- [TO DO]: In the records below, find the line containing "Teplovzdušná zábrana 🥵 do", then copy that line and all lines after it, exactly, omitting every picture.

════════════════

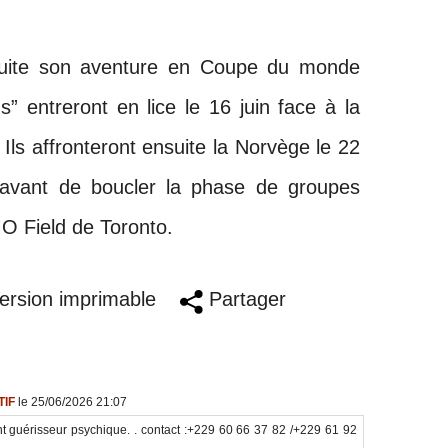
suite son aventure en Coupe du monde
s” entreront en lice le 16 juin face à la
Ils affronteront ensuite la Norvège le 22
avant de boucler la phase de groupes
MO Field de Toronto.
rsion imprimable
Partager
TIF
le 25/06/2026 21:07
 guérisseur psychique. . contact :+229 60 66 37 82 /+229 61 92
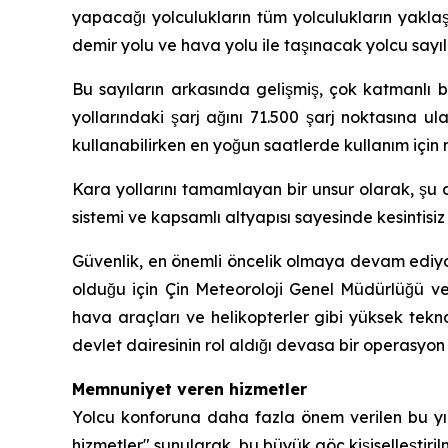
yapacağı yolculukların tüm yolculukların yakla
demir yolu ve hava yolu ile taşınacak yolcu sayıla
Bu sayıların arkasında gelişmiş, çok katmanlı bir
yollarındaki şarj ağını 71.500 şarj noktasına ula
kullanabilirken en yoğun saatlerde kullanım için m
Kara yollarını tamamlayan bir unsur olarak, şu a
sistemi ve kapsamlı altyapısı sayesinde kesintisi
Güvenlik, en önemli öncelik olmaya devam ediyor
olduğu için Çin Meteoroloji Genel Müdürlüğü ve
hava araçları ve helikopterler gibi yüksek tekno
devlet dairesinin rol aldığı devasa bir operasyon
Memnuniyet veren hizmetler
Yolcu konforuna daha fazla önem verilen bu yıl
hizmetler" sunularak, bu büyük göç kişiselleştiri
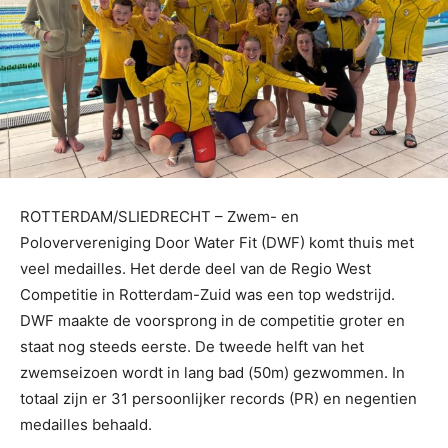
ROTTERDAM/SLIEDRECHT – Zwem- en
Poloververeniging Door Water Fit (DWF) komt thuis met
veel medailles. Het derde deel van de Regio West
Competitie in Rotterdam-Zuid was een top wedstrijd.
DWF maakte de voorsprong in de competitie groter en
staat nog steeds eerste. De tweede helft van het
zwemseizoen wordt in lang bad (50m) gezwommen. In
totaal zijn er 31 persoonlijker records (PR) en negentien
medailles behaald.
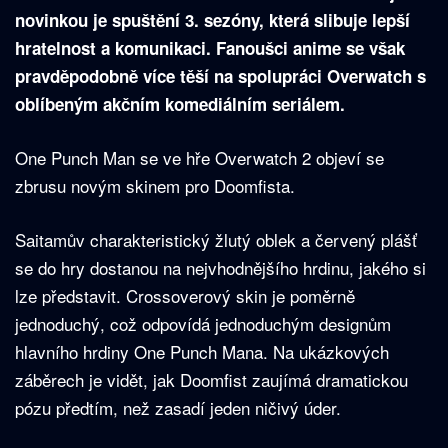
novinkou je spuštění 3. sezóny, která slibuje lepší
hratelnost a komunikaci. Fanoušci anime se však
pravděpodobně více těší na spolupráci Overwatch s
oblíbeným akčním komediálním seriálem.
One Punch Man se ve hře Overwatch 2 objeví se
zbrusu novým skinem pro Doomfista.
Saitamův charakteristický žlutý oblek a červený plášť
se do hry dostanou na nejvhodnějšího hrdinu, jakého si
lze představit. Crossoverový skin je poměrně
jednoduchý, což odpovídá jednoduchým designům
hlavního hrdiny One Punch Mana. Na ukázkových
záběrech je vidět, jak Doomfist zaujímá dramatickou
pózu předtím, než zasadí jeden ničivý úder.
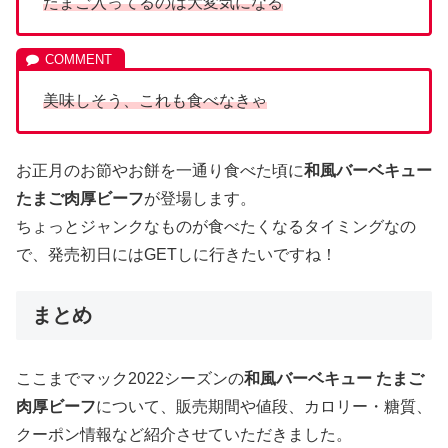
たまご入ってるのは大変気になる
美味しそう、これも食べなきゃ
お正月のお節やお餅を一通り食べた頃に
和風バーベキュー
たまご肉厚ビーフ
が登場します。
ちょっとジャンクなものが食べたくなるタイミングなの
で、発売初日にはGETしに行きたいですね！
まとめ
ここまでマック2022シーズンの
和風バーベキュー たまご
肉厚ビーフ
について、販売期間や値段、カロリー・糖質、
クーポン情報など紹介させていただきました。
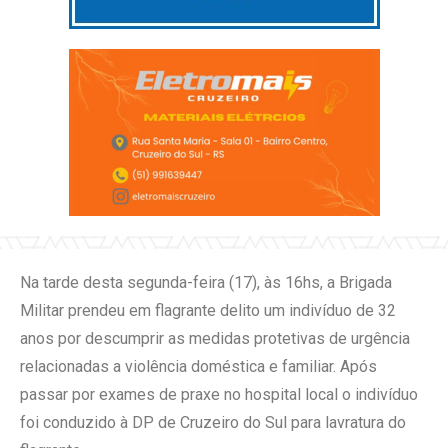
Na tarde desta segunda-feira (17), às 16hs, a Brigada
Militar prendeu em flagrante delito um indivíduo de 32
anos por descumprir as medidas protetivas de urgência
relacionadas a violência doméstica e familiar. Após
passar por exames de praxe no hospital local o indivíduo
foi conduzido à DP de Cruzeiro do Sul para lavratura do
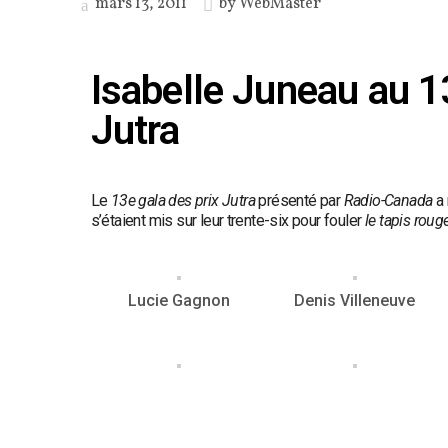
mars 13, 2011
by
WebMaster
Isabelle Juneau au 1
Jutra
Le
13e gala des prix Jutra
présenté par
Radio-Canada
a 
s’étaient mis sur leur trente-six pour fouler
le tapis rouge
Lucie Gagnon
Denis Villeneuve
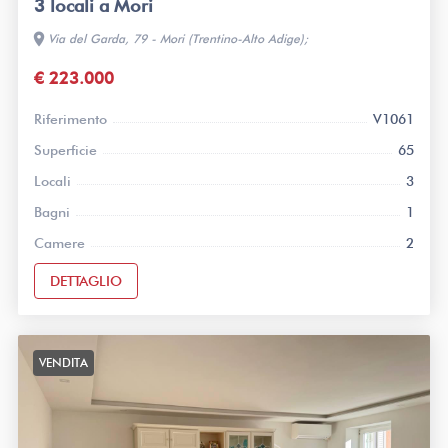
3 locali a Mori
location_on
Via del Garda, 79 - Mori (Trentino-Alto Adige);
€ 223.000
Riferimento
V1061
Superficie
65
Locali
3
Bagni
1
Camere
2
DETTAGLIO
VENDITA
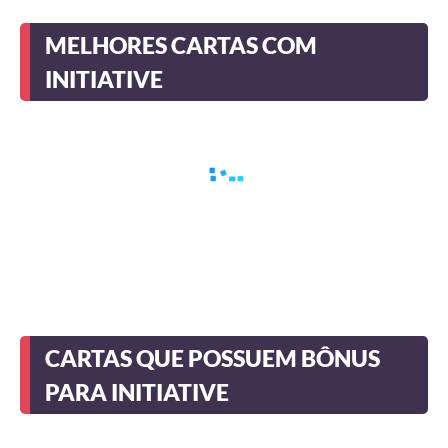
MELHORES CARTAS COM
INITIATIVE
CARTAS QUE POSSUEM BÔNUS
PARA INITIATIVE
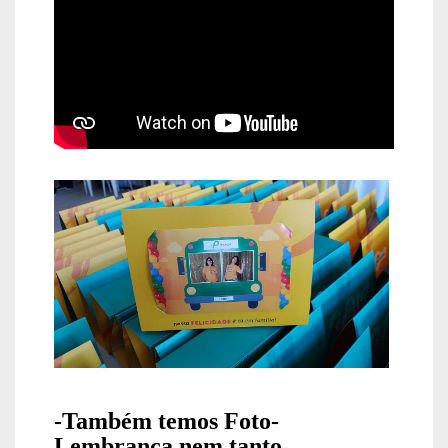
-Também temos Foto-
Lembrança nem tanto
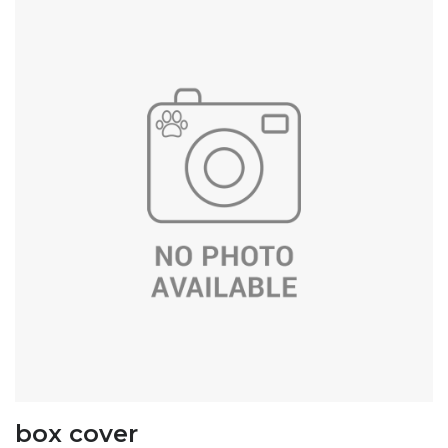
box cover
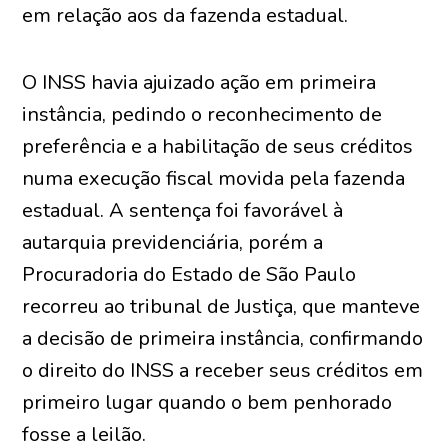
em relação aos da fazenda estadual.
O INSS havia ajuizado ação em primeira
instância, pedindo o reconhecimento de
preferência e a habilitação de seus créditos
numa execução fiscal movida pela fazenda
estadual. A sentença foi favorável à
autarquia previdenciária, porém a
Procuradoria do Estado de São Paulo
recorreu ao tribunal de Justiça, que manteve
a decisão de primeira instância, confirmando
o direito do INSS a receber seus créditos em
primeiro lugar quando o bem penhorado
fosse a leilão.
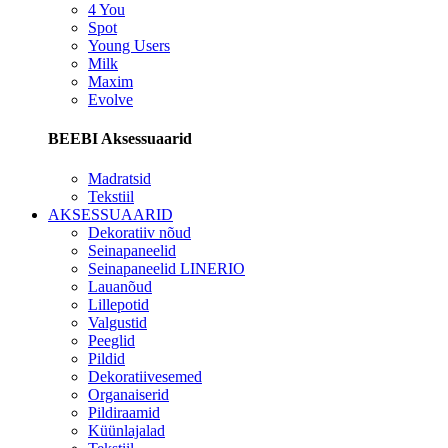
4 You
Spot
Young Users
Milk
Maxim
Evolve
BEEBI Aksessuaarid
Madratsid
Tekstiil
AKSESSUAARID
Dekoratiiv nõud
Seinapaneelid
Seinapaneelid LINERIO
Lauanõud
Lillepotid
Valgustid
Peeglid
Pildid
Dekoratiivesemed
Organaiserid
Pildiraamid
Küünlajalad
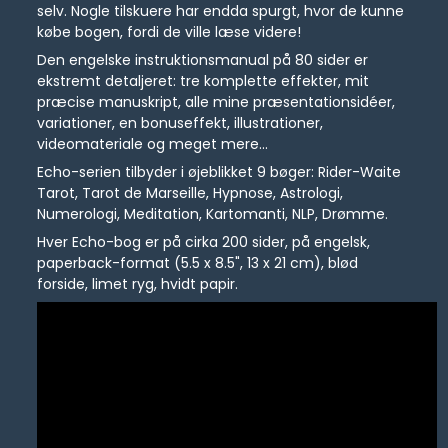
selv. Nogle tilskuere har endda spurgt, hvor de kunne
købe bogen, fordi de ville læse videre!
Den engelske instruktionsmanual på 80 sider er
ekstremt detaljeret: tre komplette effekter, mit
præcise manuskript, alle mine præsentationsidéer,
variationer, en bonuseffekt, illustrationer,
videomateriale og meget mere...
Echo-serien tilbyder i øjeblikket 9 bøger: Rider-Waite
Tarot, Tarot de Marseille, Hypnose, Astrologi,
Numerologi, Meditation, Kartomanti, NLP, Drømme.
Hver Echo-bog er på cirka 200 sider, på engelsk,
paperback-format (5.5 x 8.5", 13 x 21 cm), blød
forside, limet ryg, hvidt papir.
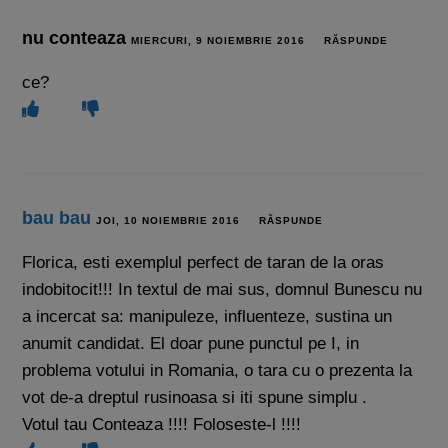
nu conteaza
MIERCURI, 9 NOIEMBRIE 2016
RĂSPUNDE
ce?
bau bau
JOI, 10 NOIEMBRIE 2016
RĂSPUNDE
Florica, esti exemplul perfect de taran de la oras
indobitocit!!! In textul de mai sus, domnul Bunescu nu
a incercat sa: manipuleze, influenteze, sustina un
anumit candidat. El doar pune punctul pe I, in
problema votului in Romania, o tara cu o prezenta la
vot de-a dreptul rusinoasa si iti spune simplu .
Votul tau Conteaza !!!! Foloseste-l !!!!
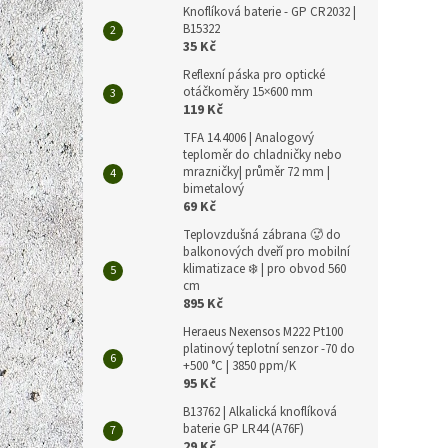
Knoflíková baterie - GP CR2032 |
B15322
35 Kč
Reflexní páska pro optické
otáčkoměry 15×600 mm
119 Kč
TFA 14.4006 | Analogový
teploměr do chladničky nebo
mrazničky| průměr 72 mm |
bimetalový
69 Kč
Teplovzdušná zábrana 🥵 do
balkonových dveří pro mobilní
klimatizace ❄️ | pro obvod 560
cm
895 Kč
Heraeus Nexensos M222 Pt100
platinový teplotní senzor -70 do
+500 °C | 3850 ppm/K
95 Kč
B13762 | Alkalická knoflíková
baterie GP LR44 (A76F)
29 Kč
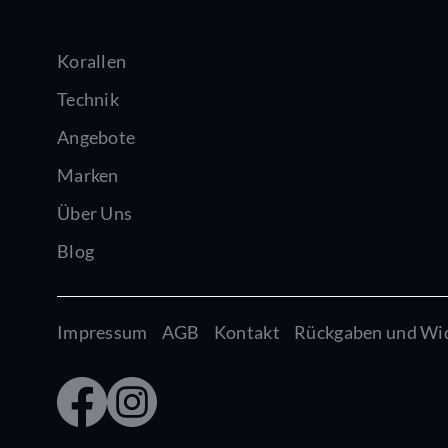
Korallen
Technik
Angebote
Marken
Über Uns
Blog
Impressum
AGB
Kontakt
Rückgaben und Wi
Faceb
Insta
ook
gram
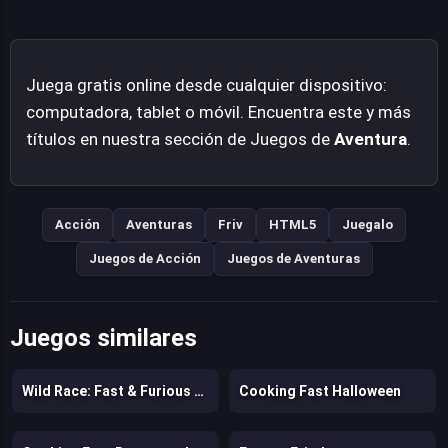
desafíos basados en la habilidad.
Juega gratis online desde cualquier dispositivo:
computadora, tablet o móvil. Encuentra este y más
títulos en nuestra sección de Juegos de
Aventura
.
Acción
Aventuras
Friv
HTML5
Juegalo
Juegos de Acción
Juegos de Aventuras
Juegos similares
Wild Race: Fast & Furious Animals Simulator
Cooking Fast Halloween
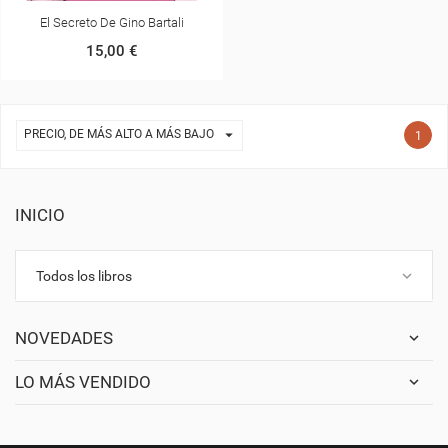
El Secreto De Gino Bartali
15,00 €

PRECIO, DE MÁS ALTO A MÁS BAJO
1
INICIO
keyboard_arrow_down
Todos los libros
NOVEDADES
LO MÁS VENDIDO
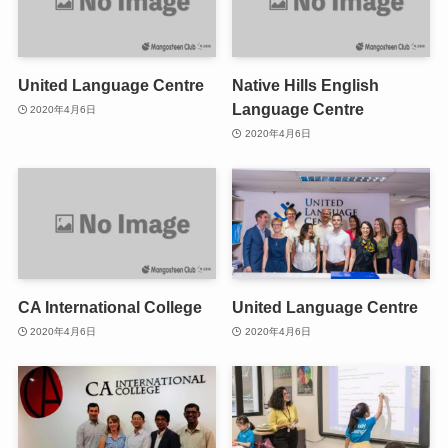
United Language Centre
Native Hills English
Language Centre
2020年4月6日
2020年4月6日
CA International College
United Language Centre
2020年4月6日
2020年4月6日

════════════════

- [EXERCISE RESULT]:
Teplovzdušná zábrana 🥵 do
balkonových dveří pro mobilní
klimatizace ❄️ | pro obvod 560
cm
895 Kč
Heraeus Nexensos M222 Pt100
platinový teplotní senzor -70 do
+500 °C | 3850 ppm/K
95 Kč
B13762 | Alkalická knoflíková
baterie GP LR44 (A76F)
29 Kč
Korallen
Technik
Angebote
Marken
Über Uns
Blog
Impressum
AGB
Kontakt
Rückgaben und Wi
Faceb
Insta
ook
gram
desafíos basados en la habilidad.
Juega gratis online desde cualquier dispositivo:
computadora, tablet o móvil. Encuentra este y más
títulos en nuestra sección de Juegos de
Aventura
.
Acción
Aventuras
Friv
HTML5
Juegalo
Juegos de Acción
Juegos de Aventuras
Juegos similares
Wild Race: Fast & Furious Animals Simulator
Cooking Fast Halloween
El Secreto De Gino Bartali
15,00 €

PRECIO, DE MÁS ALTO A MÁS BAJO
1
INICIO
keyboard_arrow_down
Todos los libros
NOVEDADES
LO MÁS VENDIDO
United Language Centre
Native Hills English
Language Centre
2020年4月6日
2020年4月6日
CA International College
United Language Centre
2020年4月6日
2020年4月6日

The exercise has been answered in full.